Competing Interests: Dr. Jianhua Wang is a member of scientific advisory board of Optical Imaging Ltd. All other authors have no proprietary interest in any materials or methods. This does not alter our adherence to PLOS ONE policies on sharing data and materials.

Figures

Fig 1. Quantitative retinal blood flow velocity…
Fig 1. Quantitative retinal blood flow velocity map and macular blood flow.
(A) The retina of a healthy subject imaged using the RFI device with a field of view of 20-degrees (4.3 × 4.3 mm2) centered on the fovea (dark area in the center) is shown. The arterioles are marked in red and overlaid with the measured blood flow velocities (mm/s); the venules and their respective velocities are marked in pink. The measured vessels cover the second, third and fourth branches of the retinal vessels. A negative value indicates blood flow away from the heart. In this case, the arteriolar flow moved towards to the fovea. A positive value indicates blood flow towards to the heart. In this case, the vessels are venules. (B) To analyze the macular blood flow, supplying the macular region including the vascular zone of the fovea, a 2.3 mm circle (blue) centered on the fovea was drawn and vessel diameters were measured in vessels at the locations (yell and green dots) crossing the circle. The diameter of the vessels which crossed the circle was determined. Blood flow of the vessel segment was calculated using the measured velocity and diameter for each arteriole (yellow dot) or venule (green dot). The total macular flow was the sum of all flow rates in the arterioles (all yellow dots) and venules (all green dots) which crossed the circle. The total macular flow rate of this healthy subject was 3.7 nl/s in the arterioles and 3.5 nl/s in the venules. Bar = 500 μm.

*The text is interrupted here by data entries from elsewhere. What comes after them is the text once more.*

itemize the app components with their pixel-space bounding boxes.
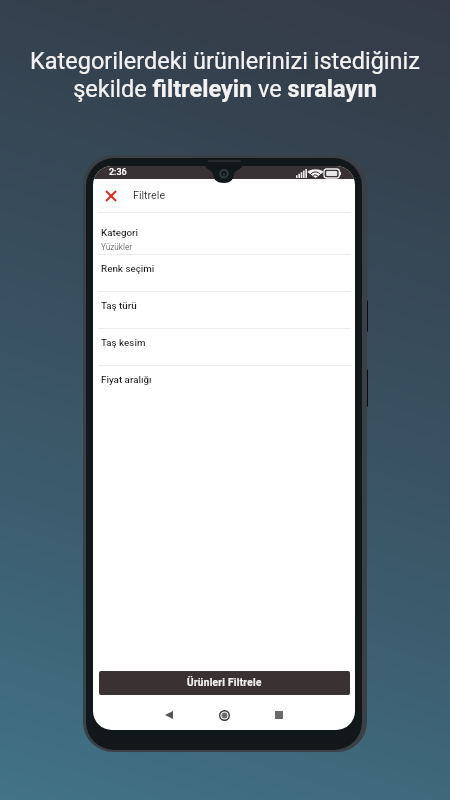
button[interactable]: Home (210, 701, 238, 729)
staticText: Fiyat aralığı (101, 374, 152, 385)
staticText: Ürünleri Filtrele (187, 677, 262, 689)
staticText: Kategorilerdeki ürünlerinizi istediğiniz… (30, 47, 420, 103)
staticText: Renk seçimi (101, 263, 155, 274)
button[interactable]: Kategori (93, 213, 355, 254)
button[interactable]: Taş türü (93, 292, 355, 328)
button[interactable]: Back (155, 701, 183, 729)
staticText: Yüzükler (101, 242, 133, 252)
staticText: 2:36 (109, 167, 127, 178)
button[interactable]: Close (96, 181, 126, 211)
button[interactable]: Renk seçimi (93, 255, 355, 291)
button[interactable]: Ürünleri Filtrele (99, 671, 350, 695)
button[interactable]: Fiyat aralığı (93, 366, 355, 402)
button[interactable]: Taş kesim (93, 329, 355, 365)
button[interactable]: Recents (265, 701, 293, 729)
staticText: Kategori (101, 227, 139, 238)
staticText: Taş türü (101, 300, 137, 311)
staticText: Taş kesim (101, 337, 146, 348)
staticText: Filtrele (133, 189, 166, 202)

Fig 2. Retinal blood flow, velocity and…
Fig 2. Retinal blood flow, velocity and vessel diameter in AD and MCI patients compared with CN controls.
(A) Total arteriolar and venular blood flow rates were calculated in the macula. Macular blood flow rates in AD group were significantly lower than MCI and CN groups (P 0.05). There were no significant differences of BFVs in arterioles and venules between AD and MCI (P > 0.05). (C) Vessel diameters were measured in the vessel segments crossing a circle (diameter 2.3 mm centered on the fovea) and there were no significant differences in both arterioles and venules among the three groups. Bars = standard error.
Fig 3. Representative thickness maps, sectoral thicknesses…
Fig 3. Representative thickness maps, sectoral thicknesses and two dimensional retinal images of ganglion cell-inner plexiform layer.
The retina was imaged using Zeiss Cirrus optical coherence tomography. AD: Alzheimer’s disease; MCI: Mild cognitive impairment; CN, cognitive normal.
Fig 4. The thickness of GCIPL.
Fig 4. The thickness of GCIPL.
(A) The thicknesses of GCIPL in the annulus of AD and MCI groups were significantly lower than the corresponding regions in CN group (P 0.05). Bars = standard error.
Fig 5. Relations between GCIPL thickness and…
Fig 5. Relations between GCIPL thickness and macular blood flow.
Annular GCIPL thickness and macular blood flow in both arterioles and venules were analyzed. There were no significant relations between GCIPL and blood flow rates in AD (A) and MCI (B). In contrast, GCIPL thickness was possibly related to blood flow rates in both arterioles and venules (C). Note both blood flow and GCIPL thickness spread out across the scales in AD and MCI groups, compared to CN group.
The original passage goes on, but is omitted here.